Work item: Identify and copy all lines of the material where the string "поліція" is found.

Records shown:
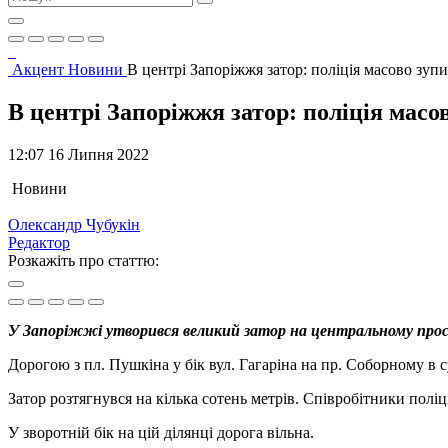
Акцент
Новини
В центрі Запоріжжя затор: поліція масово зупи
В центрі Запоріжжя затор: поліція масо
12:07 16 Липня 2022
Новини
Олександр Чубукін
Редактор
Розкажіть про статтю:
У Запоріжжі утворився великий затор на центральному про
Дорогою з пл. Пушкіна у бік вул. Гагаріна на пр. Соборному в 
Затор розтягнувся на кілька сотень метрів. Співробітники полі
У зворотній бік на цій ділянці дорога вільна.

Exercise output:
В центрі Запоріжжя затор: поліція масово зупи
В центрі Запоріжжя затор: поліція масо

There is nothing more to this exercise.